The Independent Institute of Lay Adventists of Kigali (Inilak) has started a programme to document the 1994 Genocide against the Tutsi.
This was disclosed on Thursday during an event to mark the 20th commemoration of the Genocide which took place at the Inilak-Rwamagana campus.
The event began with a six-kilometre Walk to Remember involving university students, local leaders and residents from the campus to Kigabiro memorial site.
The Rector of the institute, Dr Jean Ngamije, said the university had embarked on a long-term programme to write down the history that led to the Genocide.
Ngamije said the documentation will help Rwandans learn from the Genocide and ensure similar atrocities never happen again in the country.

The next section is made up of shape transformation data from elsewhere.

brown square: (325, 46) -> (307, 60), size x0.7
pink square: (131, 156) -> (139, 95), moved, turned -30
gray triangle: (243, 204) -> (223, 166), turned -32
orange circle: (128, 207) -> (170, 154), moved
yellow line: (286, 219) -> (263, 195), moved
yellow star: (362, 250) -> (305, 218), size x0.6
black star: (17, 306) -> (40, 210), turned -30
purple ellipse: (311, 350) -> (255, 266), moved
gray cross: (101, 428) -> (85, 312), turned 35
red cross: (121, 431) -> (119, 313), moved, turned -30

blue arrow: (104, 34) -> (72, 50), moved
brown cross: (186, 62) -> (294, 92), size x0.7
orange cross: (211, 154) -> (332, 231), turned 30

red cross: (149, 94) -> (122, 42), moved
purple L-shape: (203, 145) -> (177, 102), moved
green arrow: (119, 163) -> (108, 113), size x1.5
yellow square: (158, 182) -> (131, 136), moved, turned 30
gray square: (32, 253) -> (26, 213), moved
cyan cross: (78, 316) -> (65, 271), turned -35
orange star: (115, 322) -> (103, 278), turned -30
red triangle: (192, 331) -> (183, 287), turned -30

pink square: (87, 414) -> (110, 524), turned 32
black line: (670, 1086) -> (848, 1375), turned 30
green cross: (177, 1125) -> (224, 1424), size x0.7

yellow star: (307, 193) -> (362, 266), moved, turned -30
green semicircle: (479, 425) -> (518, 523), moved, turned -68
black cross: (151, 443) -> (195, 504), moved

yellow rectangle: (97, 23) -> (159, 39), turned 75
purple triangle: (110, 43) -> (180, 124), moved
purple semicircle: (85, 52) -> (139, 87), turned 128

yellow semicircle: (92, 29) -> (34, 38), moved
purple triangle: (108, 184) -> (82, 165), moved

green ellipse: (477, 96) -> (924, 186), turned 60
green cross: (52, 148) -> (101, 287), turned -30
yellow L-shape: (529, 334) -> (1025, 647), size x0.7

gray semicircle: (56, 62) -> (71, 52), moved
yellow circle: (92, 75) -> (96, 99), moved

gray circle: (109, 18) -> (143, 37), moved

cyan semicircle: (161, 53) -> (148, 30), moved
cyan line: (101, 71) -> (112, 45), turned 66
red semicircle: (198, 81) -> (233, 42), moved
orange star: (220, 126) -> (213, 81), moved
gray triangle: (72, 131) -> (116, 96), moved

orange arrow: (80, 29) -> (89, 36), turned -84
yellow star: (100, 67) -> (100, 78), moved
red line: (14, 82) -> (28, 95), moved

"We all know that genocide does not happen spontaneously. It is calculated and takes time to implement. If we can understand and interpret the warning signs with sufficient clarity and act in a decisive way, we can prevent it," Ngamije said.
Inilak has built monuments in all its campuses in honour of the Genocide victims.
"We are working closely with renowned historians to give our students lectures on the history of the Genocide," Ngamije said.
Jean Damascene Rwasamirira, a Rwandan historian with vast knowledge in the country's socio-political history, commended the initiative.
Rwasamirira said Rwanda was a victim of bad leaders that worked as puppets of the colonialists.
"Rwanda has passed through a number of challenges since the pre-colonial era. It all worsened when the infamous Berlin Conference was held. That this institution will teach the students the country's history is a positive step in turning around the future of the country," said the one-time legislator.
The event was also attended by the Governor of Eastern Province, Odette Uwamariya, who promised to assist the university achieve its objectives.
At least 80,000 Tutsi were murdered in Rwamgana District alone during the Genocide.